CHAMPAIGN, Ill. — We adjust a lens, and a bright constellation swirls into view – points of colored light hung against a deep-hued backdrop. We track them in their courses, their paths arcing around other, larger objects. Though the images look cosmic, they represent a frontier much tinier and closer to home. The glimmering stars are extracellular vesicles: tiny packages of molecular cargo in nanosized lipid carriers, released by all cells in the body.
Scientists once believed these vesicles were released to remove debris and waste from the cells. We now understand that EVs are readily absorbed by nearby cells, serving as an effective means of cell-to-cell communication, much like how hormones and nerves transmit messages throughout the body.
In most cases, EVs ensure proper health. However, they also can propagate disease. The most common example is in cancer, where a transformed tumor cell can release EVs that then pass to nearby cells to condition them for later metastases.

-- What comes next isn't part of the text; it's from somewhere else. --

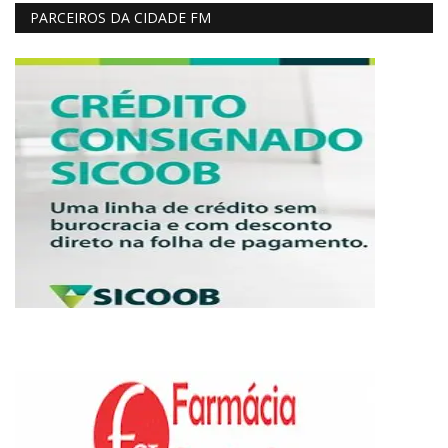
PARCEIROS DA CIDADE FM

Despite their importance in the body, we currently know very little about how EVs are released, trafficked, transported and distributed, or how they are taken up by cells – possibly at pre-determined locations. Current scientific methods capture only static 2-D snapshots of these biological processes and the attempts to piece together the dynamics. It’s like viewing a single frame from a full-length 3-D IMAX movie, then trying to infer all the characters, their personalities and motives, the setting and plot, and the denouement and final outcome of the entire story from that frame.

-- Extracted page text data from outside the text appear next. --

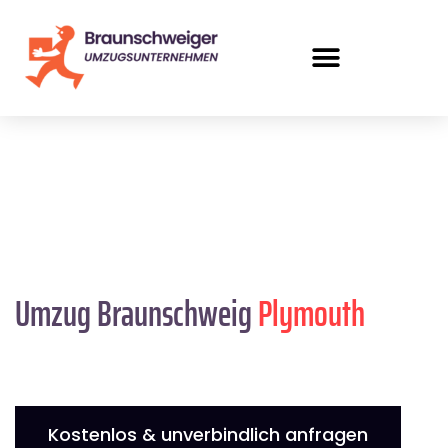
Umzug Braunschweig
Plymouth
Kostenlos & unverbindlich anfragen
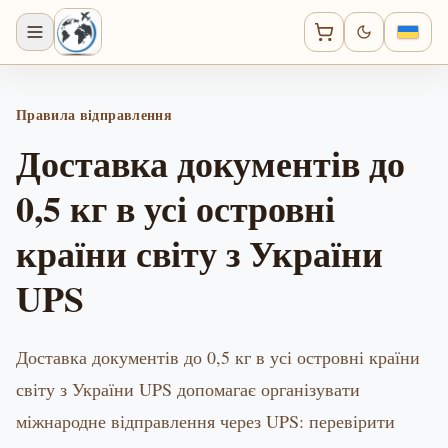
Правила відправлення
Доставка документів до
0,5 кг в усі островні
країни світу з України
UPS
Доставка документів до 0,5 кг в усі островні країни
світу з України UPS допомагає організувати
міжнародне відправлення через UPS: перевірити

We’ve developed a novel way of imaging EVs label-free and in vivo – while they are still in the fluids, tissues or body. With real-time 3-D imaging, we can reveal the full story of the action, drama, romance, thriller, horror and comedy that is taking place in our biological systems every moment of the day.
We are launching a new project with the goal of not only visualizing EVs in living tissue, but also tracking their dynamics. We have been named 2023 Allen Distinguished Investigators by the Paul G. Allen Family Foundation for this purpose.
We are using a new microscope that collects optical signals we induce by shining light onto the tissue. The microscope is housed at the Beckman Institute for Advanced Science and Technology as a collaboration between the Molecular Muscle Physiology Lab and the Biophotonics Imaging Lab.
Importantly, we can visualize the EVs where they are located within a tissue, such as near blood vessels or emerging from specific cell types such as tumor cells. The optical signals we collect from the EVs also can tell us properties of the parent cells that produced them, such as the metabolic activity happening within those cells.
Our ability to capture all these dynamics without the use of labels, dyes or stains is also notable, because any of those can directly affect or perturb the very biological processes we are trying to study.
In our new roles as Allen Distinguished Investigators, we are focusing on how EVs are involved in the process of aging. Aging does not occur in just a few cells or one tissue at a time, but occurs in a systemic manner. We believe that EVs secreted from senescent cells, or cells in a permanent state of cell cycle arrest, circulate in the body and propagate the aging process.
The ability to visualize and characterize EVs over their lifespan, in real time, provides a window into the aging process. Perhaps this understanding could even lead to developing therapies to slow the aging process. We are thrilled to be at the forefront of answering some of these questions.